Impaired glucose-stimulated insulin release in islets from adult rats malnourished during foetal-neonatal life.

Poor foetal and neonatal nutrition may impair normal pancreatic beta-cell development and predispose to diabetes in later life. We investigate here the nature of the pancreatic beta-cell dysfunction in sucrose-fed adult offspring malnourished during the foetal-neonatal period and examine glucose metabolism and the generation of signals involved in the secretory mechanism. In islets from sucrose-fed previously malnourished rats, rates of glucose utilisation (production of 3H2O) and oxidation (production of 14CO2), at 2, 6 and 10 mM glucose, were not lower than those of controls.

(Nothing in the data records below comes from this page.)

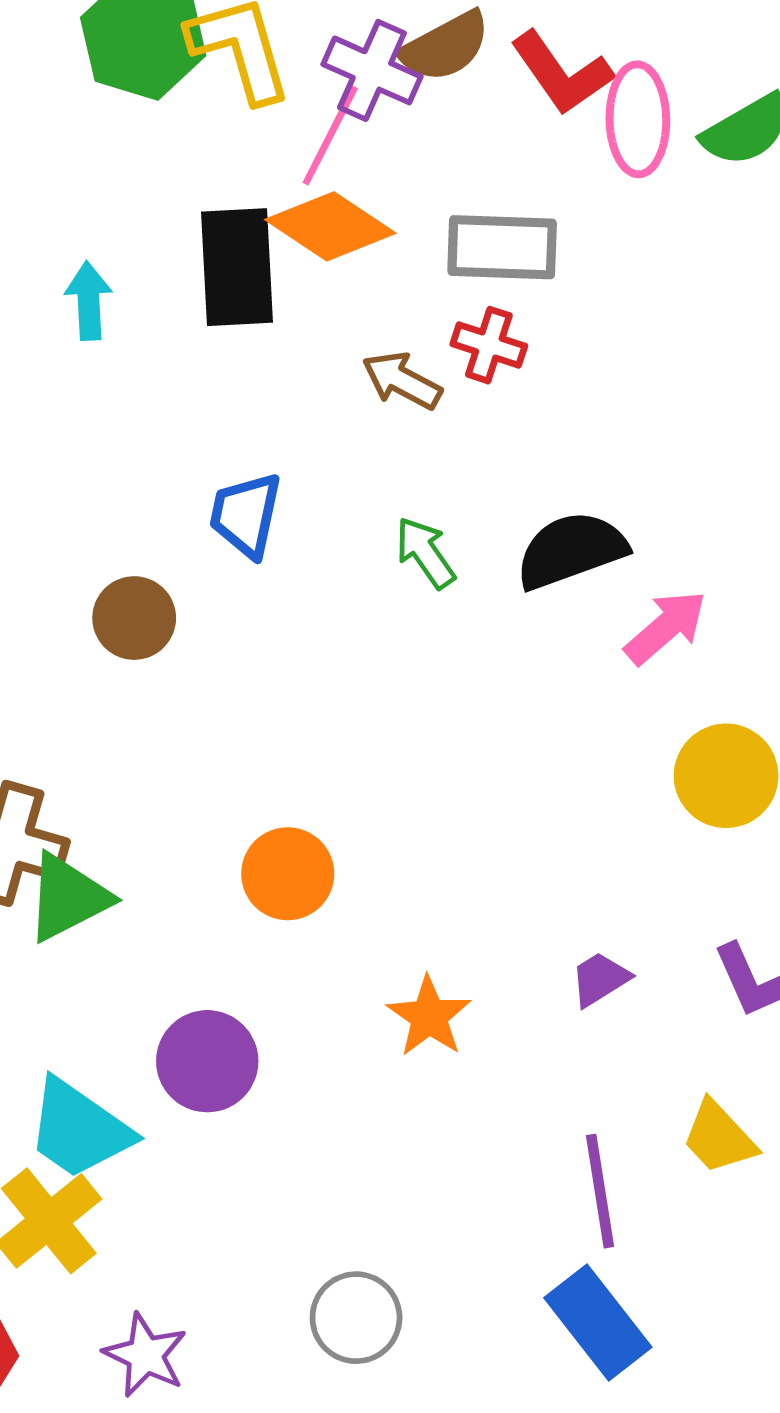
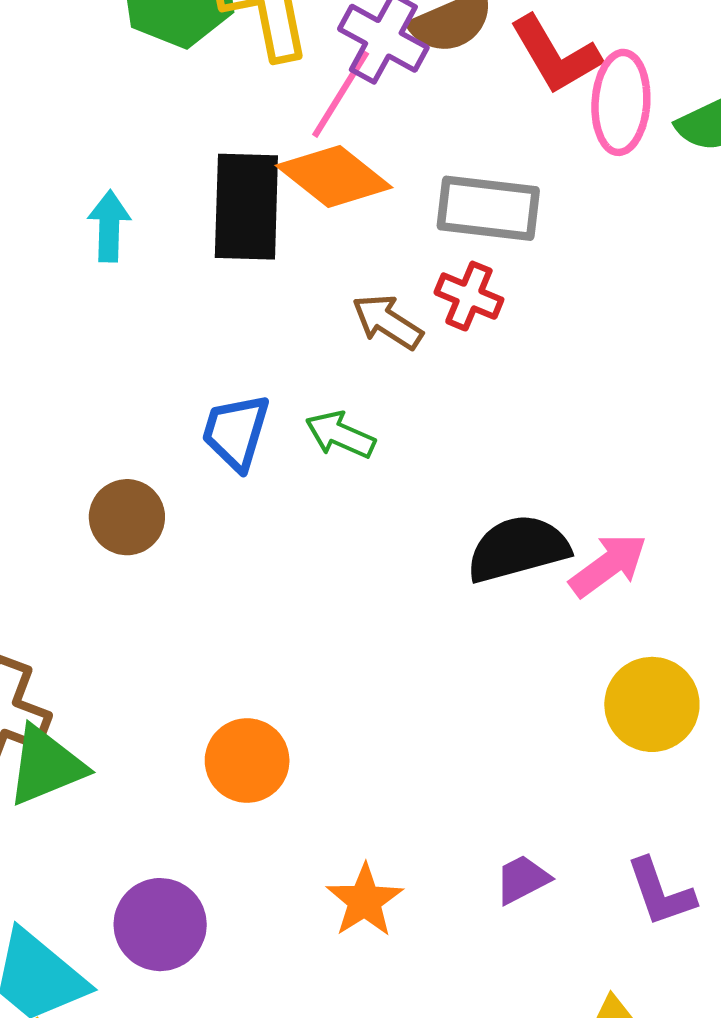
black semicircle: (571, 550) -> (518, 549), moved
green arrow: (425, 553) -> (340, 435), moved, turned -36

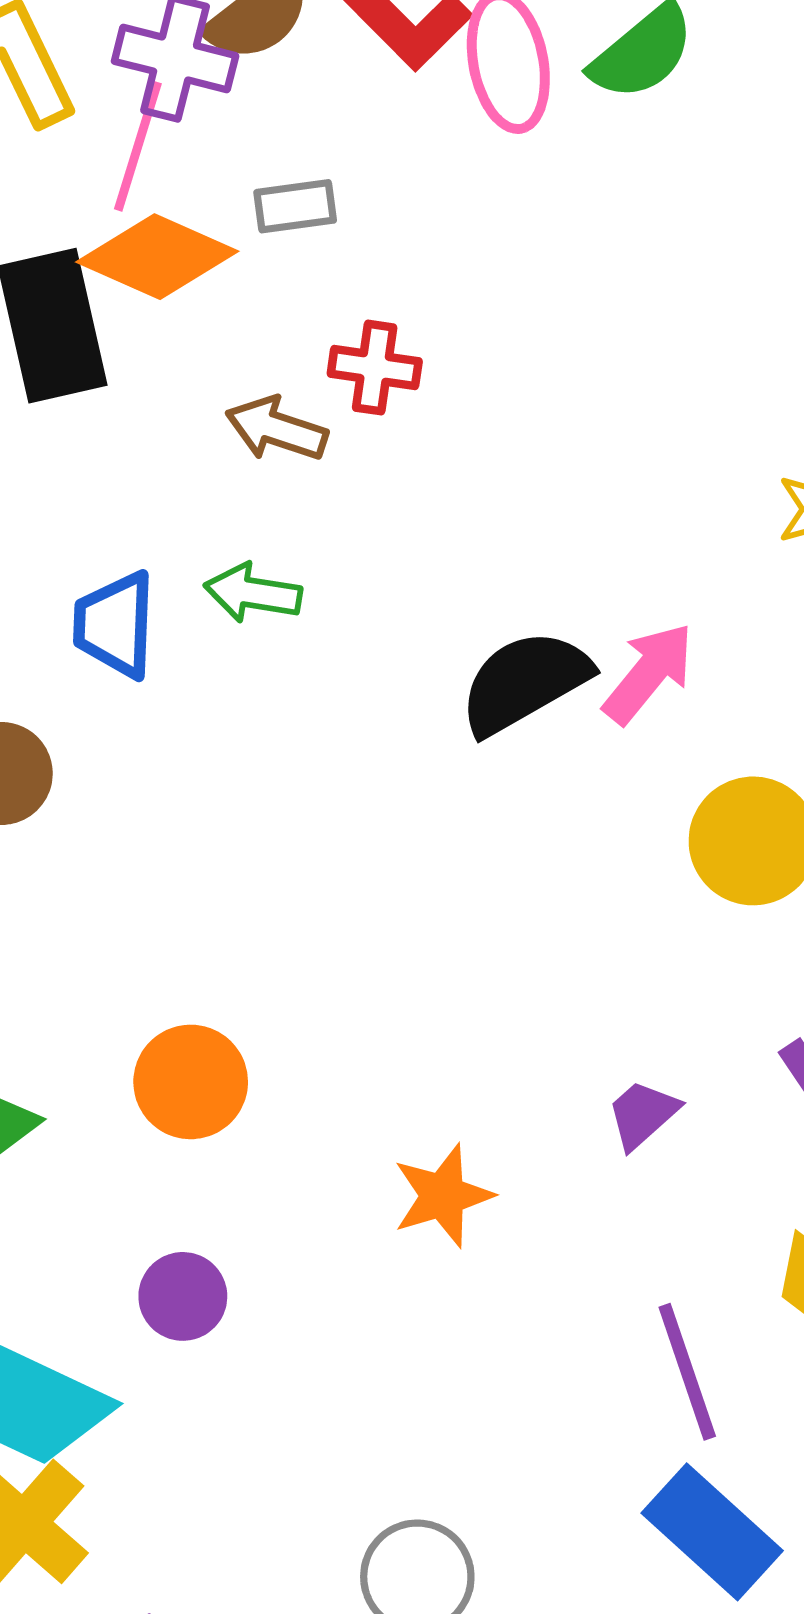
gray rectangle: (488, 208) -> (295, 206), moved, size x0.6
orange circle: (247, 761) -> (191, 1082), moved
orange star: (365, 901) -> (443, 1196), turned 30
purple circle: (160, 925) -> (183, 1296), size x0.7

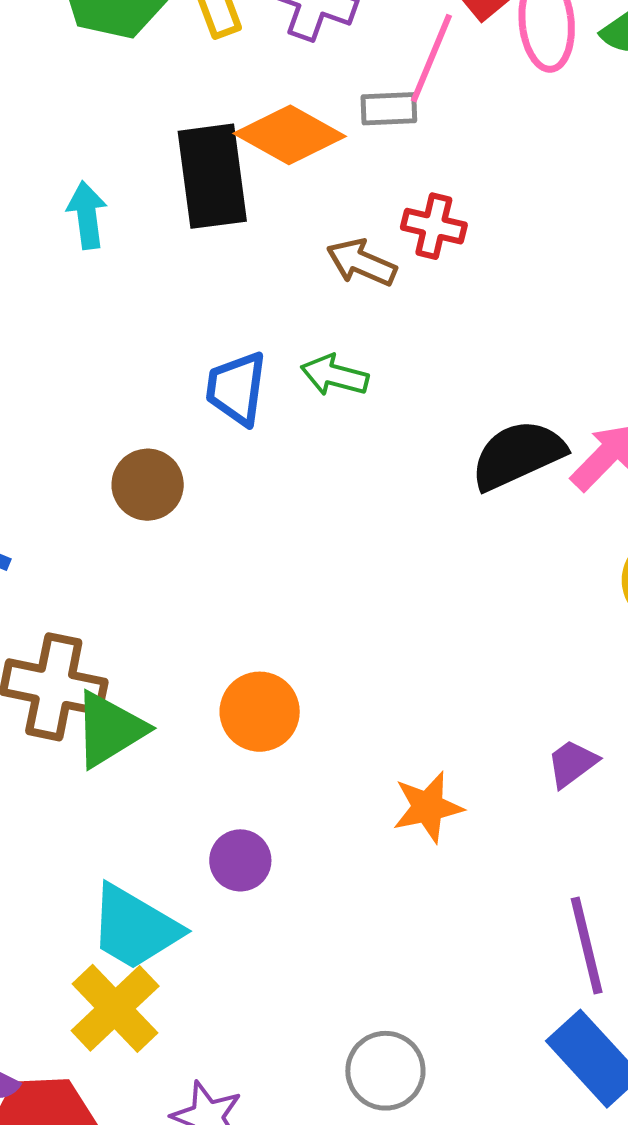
pink line: (138, 146) -> (431, 58), moved

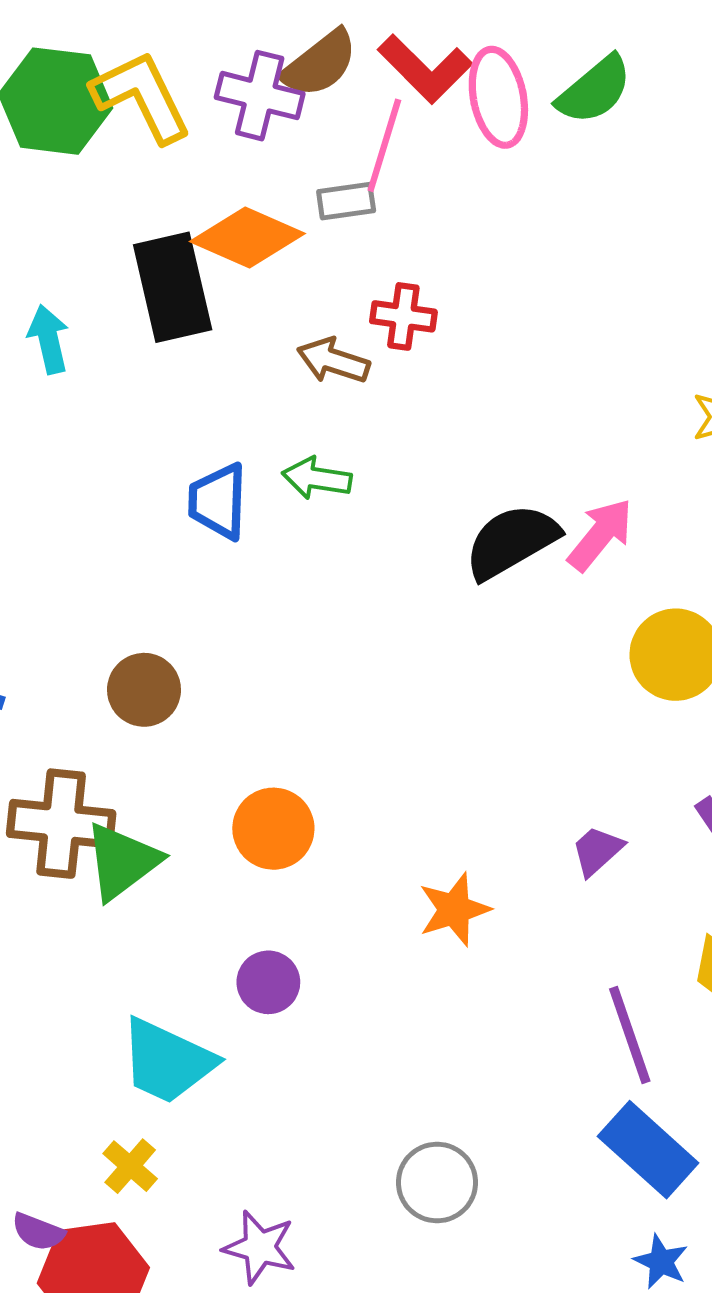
brown circle: (148, 485) -> (144, 690), moved
yellow cross: (115, 1008) -> (130, 1166), moved, size x0.6

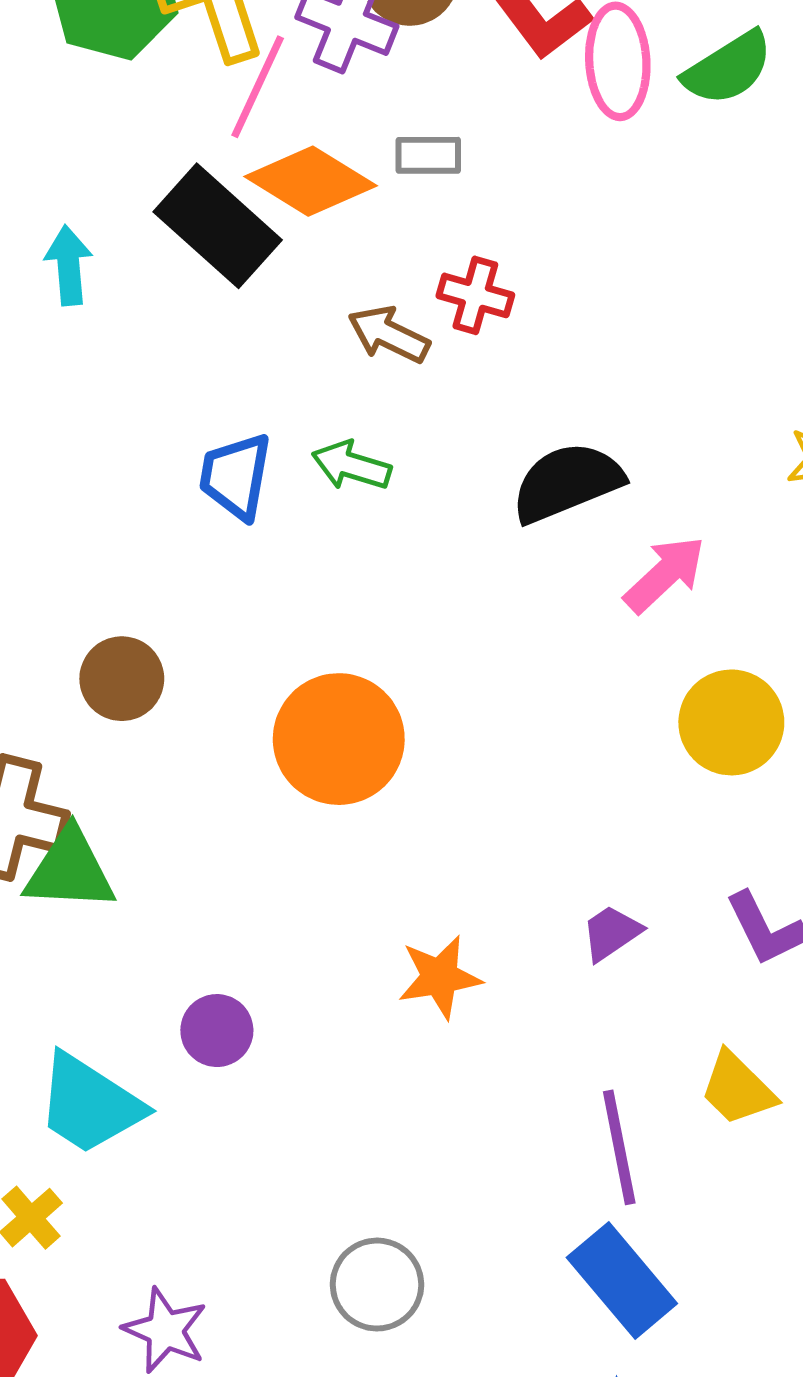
pink line: (384, 145) -> (258, 87), moved
black rectangle: (173, 287) -> (218, 226), turned -43
black semicircle: (512, 541) -> (567, 482), moved
orange circle: (273, 829) -> (339, 739), moved, size x1.4
green triangle: (122, 861) -> (70, 870), turned 32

ATP concentrations in islets from previously malnourished rats fed sucrose at 2 and 10 mM glucose were similar to those of controls. Glucose-stimulated insulin release was impaired (by 49-55%) in islets from these animals as was the response to keto-isocaproate (by 70%) and tolbutamide (by 70%). Under conditions in which ATP-sensitive K+ channels were clamped open (40 mM K+ and diazoxide), glucose-stimulated insulin release in islets from previously malnourished rats fed sucrose was reduced. These findings show that defects in insulin secretion in islets isolated from previously malnourished animals are located in both ATP-sensitive K+ channel dependent and independent pathways. They do not involve alterations in the early steps of glucose handling in the beta-cell, including glucose metabolism and ATP generation.